The Plucky Squire, conhecido como O Escudeiro Valente na localização oficial, é um jogo que cativou o público desde o seu trailer de revelação em 2022. Produzido pela All Possible Futures e publicado pela Devolver Digital, conhecida pela sua curadoria certeira para produções independentes, o título saltou aos olhos com seus gráficos desenhados à mão e transições de perspectivas de gameplay, brincando com seus visuais ora 2D, ora 3D.
Este se trata de um daqueles jogos que gostam de subverter expectativas, e em que a metalinguagem é a tônica da experiência. A sua narrativa simples, que se passa em um livro de histórias infantil, serve de pano de fundo para muitas ideias divertidas e que são possíveis apenas em uma mídia como os videogames, reservando muitas surpresas ao longo das suas dez horas de campanha.
O Voxel teve a oportunidade de experimentar a versão completa antecipadamente e conta, nas linhas a seguir, os pontos positivos e negativos d’O Escudeiro Valente, ou The Plucky Squire. Vale lembrar que o jogo chega em 17 de setembro com versões para PC, PlayStation, Xbox e Nintendo Switch. Confira:
Enredo simples, mas que funciona
Antes de mais nada, é preciso elogiar a excelente localização em português do Brasil. Os textos do jogo são satisfatoriamente bem escritos e a narração de Mauro Ramos, conhecido por dublar personagens como o Shrek e o Pumba, d’O Rei Leão, dá um tom leve e carismático à aventura de Pontinho. Entre as boas decisões também estão os nomes dos amigos do protagonista — Violeta, Batera e Barbaluar — e alguns dos locais visitados, como Ártia, Caracópolis de Janeiro e Praia do Remelexo.

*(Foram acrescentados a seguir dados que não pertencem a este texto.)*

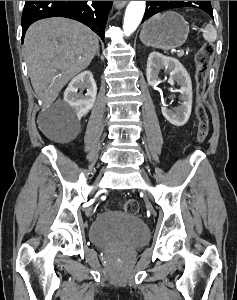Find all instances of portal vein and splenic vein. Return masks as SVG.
<instances>
[{"instance_id": "18ae733b", "label": "portal vein and splenic vein", "mask_w": 237, "mask_h": 300, "mask_svg": "<svg viewBox=\"0 0 237 300\" xmlns=\"http://www.w3.org/2000/svg\"><path fill=\"white\" fill-rule=\"evenodd\" d=\"M179 52H180V53H179L180 58H184V55H185V54L183 53L184 51L182 50V48H179Z\"/></svg>"}]
</instances>
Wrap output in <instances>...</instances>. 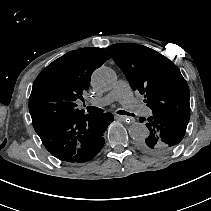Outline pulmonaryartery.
Here are the masks:
<instances>
[{
	"label": "pulmonary artery",
	"instance_id": "1",
	"mask_svg": "<svg viewBox=\"0 0 211 211\" xmlns=\"http://www.w3.org/2000/svg\"><path fill=\"white\" fill-rule=\"evenodd\" d=\"M116 100H119L121 106L125 107L126 110L133 111L136 117L145 119L150 116V107L145 103H138V100L135 97L134 93L130 91L129 84L122 81H119L114 90L106 96L92 100L90 102V105L102 108Z\"/></svg>",
	"mask_w": 211,
	"mask_h": 211
}]
</instances>
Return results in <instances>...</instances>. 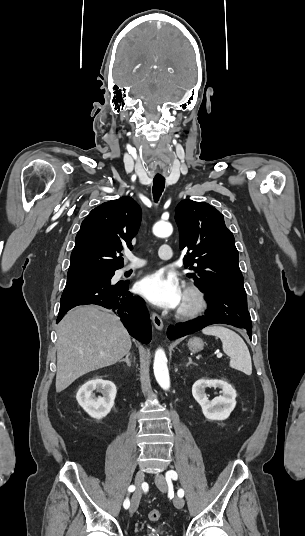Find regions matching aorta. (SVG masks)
Wrapping results in <instances>:
<instances>
[{"label":"aorta","mask_w":305,"mask_h":536,"mask_svg":"<svg viewBox=\"0 0 305 536\" xmlns=\"http://www.w3.org/2000/svg\"><path fill=\"white\" fill-rule=\"evenodd\" d=\"M173 227L169 222H157L153 226V234L157 237H168L172 234ZM154 375L160 385L164 390L170 388V377L167 367V357L163 349L159 348L155 352L154 357Z\"/></svg>","instance_id":"762f6f07"}]
</instances>
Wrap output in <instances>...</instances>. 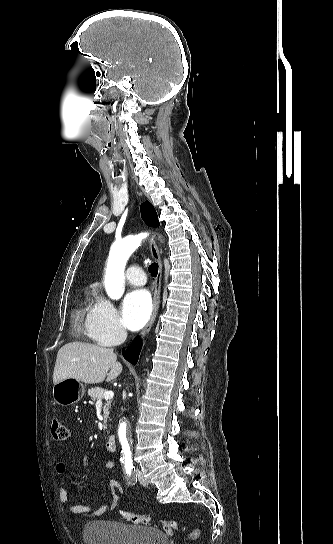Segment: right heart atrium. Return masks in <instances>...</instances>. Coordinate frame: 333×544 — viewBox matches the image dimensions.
I'll return each instance as SVG.
<instances>
[{"instance_id":"1","label":"right heart atrium","mask_w":333,"mask_h":544,"mask_svg":"<svg viewBox=\"0 0 333 544\" xmlns=\"http://www.w3.org/2000/svg\"><path fill=\"white\" fill-rule=\"evenodd\" d=\"M85 328L88 335L102 346L117 344L126 337V329L116 307L103 297L89 311Z\"/></svg>"}]
</instances>
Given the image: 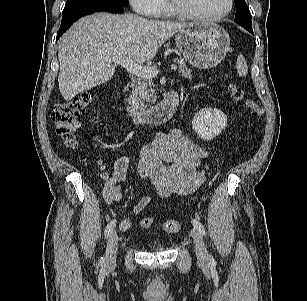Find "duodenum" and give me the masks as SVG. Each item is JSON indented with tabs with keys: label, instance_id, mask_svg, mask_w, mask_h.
Masks as SVG:
<instances>
[{
	"label": "duodenum",
	"instance_id": "410a0bca",
	"mask_svg": "<svg viewBox=\"0 0 307 301\" xmlns=\"http://www.w3.org/2000/svg\"><path fill=\"white\" fill-rule=\"evenodd\" d=\"M122 101L135 123L159 125L168 121L176 112L179 103V93L177 91H170L158 105L145 107L129 99L127 88L124 87Z\"/></svg>",
	"mask_w": 307,
	"mask_h": 301
}]
</instances>
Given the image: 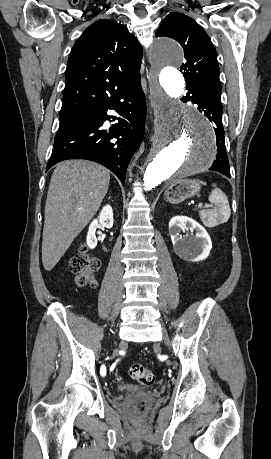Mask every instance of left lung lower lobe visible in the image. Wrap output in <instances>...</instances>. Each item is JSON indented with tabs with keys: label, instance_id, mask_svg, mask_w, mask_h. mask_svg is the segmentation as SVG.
Masks as SVG:
<instances>
[{
	"label": "left lung lower lobe",
	"instance_id": "left-lung-lower-lobe-1",
	"mask_svg": "<svg viewBox=\"0 0 271 459\" xmlns=\"http://www.w3.org/2000/svg\"><path fill=\"white\" fill-rule=\"evenodd\" d=\"M214 92L210 88L197 90L188 89L186 100L196 103L198 110L203 111L205 116L215 126L217 155L209 170H216L230 178L229 161L225 147L224 129L222 125V104L220 100L214 99Z\"/></svg>",
	"mask_w": 271,
	"mask_h": 459
}]
</instances>
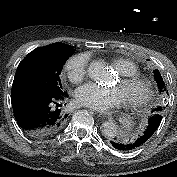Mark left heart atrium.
I'll use <instances>...</instances> for the list:
<instances>
[{"label": "left heart atrium", "instance_id": "obj_1", "mask_svg": "<svg viewBox=\"0 0 177 177\" xmlns=\"http://www.w3.org/2000/svg\"><path fill=\"white\" fill-rule=\"evenodd\" d=\"M75 98L80 105L97 111L109 110L125 101L118 87H105L92 82L79 87L75 92Z\"/></svg>", "mask_w": 177, "mask_h": 177}]
</instances>
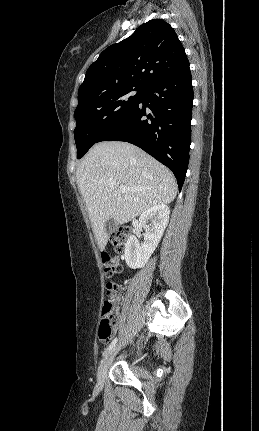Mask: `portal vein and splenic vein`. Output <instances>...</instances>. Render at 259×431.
I'll use <instances>...</instances> for the list:
<instances>
[{
	"label": "portal vein and splenic vein",
	"mask_w": 259,
	"mask_h": 431,
	"mask_svg": "<svg viewBox=\"0 0 259 431\" xmlns=\"http://www.w3.org/2000/svg\"><path fill=\"white\" fill-rule=\"evenodd\" d=\"M119 188L122 193H127L130 190V188L125 185H121Z\"/></svg>",
	"instance_id": "18ae733b"
}]
</instances>
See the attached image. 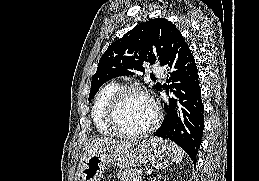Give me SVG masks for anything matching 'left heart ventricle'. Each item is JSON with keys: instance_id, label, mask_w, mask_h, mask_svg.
<instances>
[{"instance_id": "1", "label": "left heart ventricle", "mask_w": 259, "mask_h": 181, "mask_svg": "<svg viewBox=\"0 0 259 181\" xmlns=\"http://www.w3.org/2000/svg\"><path fill=\"white\" fill-rule=\"evenodd\" d=\"M155 111L147 98L140 94L127 95L119 109L118 121L128 131H138L154 119Z\"/></svg>"}]
</instances>
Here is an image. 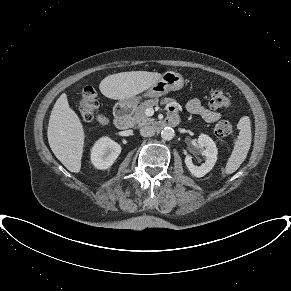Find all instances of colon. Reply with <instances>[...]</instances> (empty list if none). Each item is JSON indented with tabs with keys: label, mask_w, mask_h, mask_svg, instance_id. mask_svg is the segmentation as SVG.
Instances as JSON below:
<instances>
[{
	"label": "colon",
	"mask_w": 291,
	"mask_h": 291,
	"mask_svg": "<svg viewBox=\"0 0 291 291\" xmlns=\"http://www.w3.org/2000/svg\"><path fill=\"white\" fill-rule=\"evenodd\" d=\"M230 104V99L221 89L211 92L209 105L214 109H224ZM98 108V98L95 90L91 86H86L81 95L79 106V117L82 121H90ZM214 132L220 138L228 137L233 133V125L228 120H221L215 125Z\"/></svg>",
	"instance_id": "colon-1"
}]
</instances>
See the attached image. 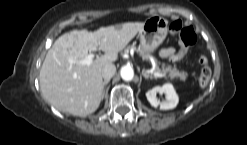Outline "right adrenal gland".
I'll return each instance as SVG.
<instances>
[{
  "label": "right adrenal gland",
  "instance_id": "2a0ac1e0",
  "mask_svg": "<svg viewBox=\"0 0 247 145\" xmlns=\"http://www.w3.org/2000/svg\"><path fill=\"white\" fill-rule=\"evenodd\" d=\"M110 82V80H104L103 81V92H102V99L104 98V94H105V89L107 84Z\"/></svg>",
  "mask_w": 247,
  "mask_h": 145
}]
</instances>
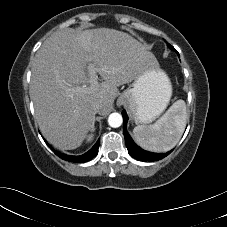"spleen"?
Returning a JSON list of instances; mask_svg holds the SVG:
<instances>
[{
    "label": "spleen",
    "instance_id": "3e777b00",
    "mask_svg": "<svg viewBox=\"0 0 227 227\" xmlns=\"http://www.w3.org/2000/svg\"><path fill=\"white\" fill-rule=\"evenodd\" d=\"M186 121L185 102L177 100L155 124L136 126L133 129L135 142L149 151L166 152L178 143Z\"/></svg>",
    "mask_w": 227,
    "mask_h": 227
}]
</instances>
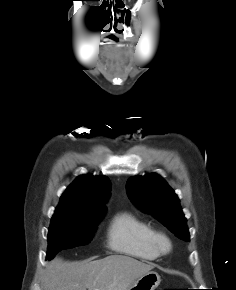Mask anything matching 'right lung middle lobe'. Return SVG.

O jogo se passa em um livro de histórias infantil, então o enredo não tem muitos segredos: Pontinho é conhecido por proteger o vibrante Reino de Mana da vilania do feiticeiro Enfezaldo, que, certo dia, acaba descobrindo que vive em um mundo literário e que está preso às amarras do roteiro, sempre condenado a perder. Em posse de uma cópia do livro, o antagonista utiliza a chamada Metamagia para expulsar Pontinho e reescrever sua história.
Ao longo da campanha, é muito difícil não fazer comparações com obras como Toy Story. Após o incidente, o bravo escudeiro se vê no quarto do seu dono, um garoto chamado Sam e que gosta muito das aventuras do Pontinho. No entanto, caso Enfezaldo consiga reescrever a história, o livro não sairia mais da prateleira por causa da sua escrita ruim e a criança não seria mais inspirada pela literatura, a ponto de desistir do seu brilhante futuro como escritora e ilustradora.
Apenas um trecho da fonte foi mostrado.